(Stored data entries)
============================================================

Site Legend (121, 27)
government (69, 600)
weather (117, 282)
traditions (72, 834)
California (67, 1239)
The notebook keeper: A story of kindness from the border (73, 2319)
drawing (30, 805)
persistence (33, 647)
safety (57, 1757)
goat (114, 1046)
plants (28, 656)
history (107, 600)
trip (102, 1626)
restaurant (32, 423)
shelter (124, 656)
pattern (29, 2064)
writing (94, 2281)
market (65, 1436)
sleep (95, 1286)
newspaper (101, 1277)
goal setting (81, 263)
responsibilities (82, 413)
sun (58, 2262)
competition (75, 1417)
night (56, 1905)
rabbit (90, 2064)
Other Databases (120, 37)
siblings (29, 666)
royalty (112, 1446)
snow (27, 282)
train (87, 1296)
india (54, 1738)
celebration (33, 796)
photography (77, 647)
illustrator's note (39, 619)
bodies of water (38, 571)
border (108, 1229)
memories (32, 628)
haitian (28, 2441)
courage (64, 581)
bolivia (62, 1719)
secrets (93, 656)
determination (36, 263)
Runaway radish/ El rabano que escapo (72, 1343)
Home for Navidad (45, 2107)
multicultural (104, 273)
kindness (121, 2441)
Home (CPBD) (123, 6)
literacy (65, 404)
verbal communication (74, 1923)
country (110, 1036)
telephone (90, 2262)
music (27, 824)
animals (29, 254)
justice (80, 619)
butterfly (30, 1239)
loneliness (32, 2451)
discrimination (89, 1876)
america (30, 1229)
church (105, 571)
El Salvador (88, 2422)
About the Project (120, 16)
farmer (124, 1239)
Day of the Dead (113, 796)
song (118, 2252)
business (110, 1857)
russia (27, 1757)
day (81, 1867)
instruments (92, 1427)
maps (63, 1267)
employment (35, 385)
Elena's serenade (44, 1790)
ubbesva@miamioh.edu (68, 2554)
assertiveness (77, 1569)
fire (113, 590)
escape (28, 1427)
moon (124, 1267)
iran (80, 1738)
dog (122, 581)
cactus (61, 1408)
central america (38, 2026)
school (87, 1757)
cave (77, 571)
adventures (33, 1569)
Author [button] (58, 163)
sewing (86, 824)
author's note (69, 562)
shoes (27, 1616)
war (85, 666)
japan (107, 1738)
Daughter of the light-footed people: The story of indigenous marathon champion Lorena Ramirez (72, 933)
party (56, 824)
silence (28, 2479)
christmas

============================================================

## [Exercise requirements]
Every line of the data is to be printed again exactly.

## [Exercise result]
Site Legend (121, 27)
government (69, 600)
weather (117, 282)
traditions (72, 834)
California (67, 1239)
The notebook keeper: A story of kindness from the border (73, 2319)
drawing (30, 805)
persistence (33, 647)
safety (57, 1757)
goat (114, 1046)
plants (28, 656)
history (107, 600)
trip (102, 1626)
restaurant (32, 423)
shelter (124, 656)
pattern (29, 2064)
writing (94, 2281)
market (65, 1436)
sleep (95, 1286)
newspaper (101, 1277)
goal setting (81, 263)
responsibilities (82, 413)
sun (58, 2262)
competition (75, 1417)
night (56, 1905)
rabbit (90, 2064)
Other Databases (120, 37)
siblings (29, 666)
royalty (112, 1446)
snow (27, 282)
train (87, 1296)
india (54, 1738)
celebration (33, 796)
photography (77, 647)
illustrator's note (39, 619)
bodies of water (38, 571)
border (108, 1229)
memories (32, 628)
haitian (28, 2441)
courage (64, 581)
bolivia (62, 1719)
secrets (93, 656)
determination (36, 263)
Runaway radish/ El rabano que escapo (72, 1343)
Home for Navidad (45, 2107)
multicultural (104, 273)
kindness (121, 2441)
Home (CPBD) (123, 6)
literacy (65, 404)
verbal communication (74, 1923)
country (110, 1036)
telephone (90, 2262)
music (27, 824)
animals (29, 254)
justice (80, 619)
butterfly (30, 1239)
loneliness (32, 2451)
discrimination (89, 1876)
america (30, 1229)
church (105, 571)
El Salvador (88, 2422)
About the Project (120, 16)
farmer (124, 1239)
Day of the Dead (113, 796)
song (118, 2252)
business (110, 1857)
russia (27, 1757)
day (81, 1867)
instruments (92, 1427)
maps (63, 1267)
employment (35, 385)
Elena's serenade (44, 1790)
ubbesva@miamioh.edu (68, 2554)
assertiveness (77, 1569)
fire (113, 590)
escape (28, 1427)
moon (124, 1267)
iran (80, 1738)
dog (122, 581)
cactus (61, 1408)
central america (38, 2026)
school (87, 1757)
cave (77, 571)
adventures (33, 1569)
Author [button] (58, 163)
sewing (86, 824)
author's note (69, 562)
shoes (27, 1616)
war (85, 666)
japan (107, 1738)
Daughter of the light-footed people: The story of indigenous marathon champion Lorena Ramirez (72, 933)
party (56, 824)
silence (28, 2479)
christmas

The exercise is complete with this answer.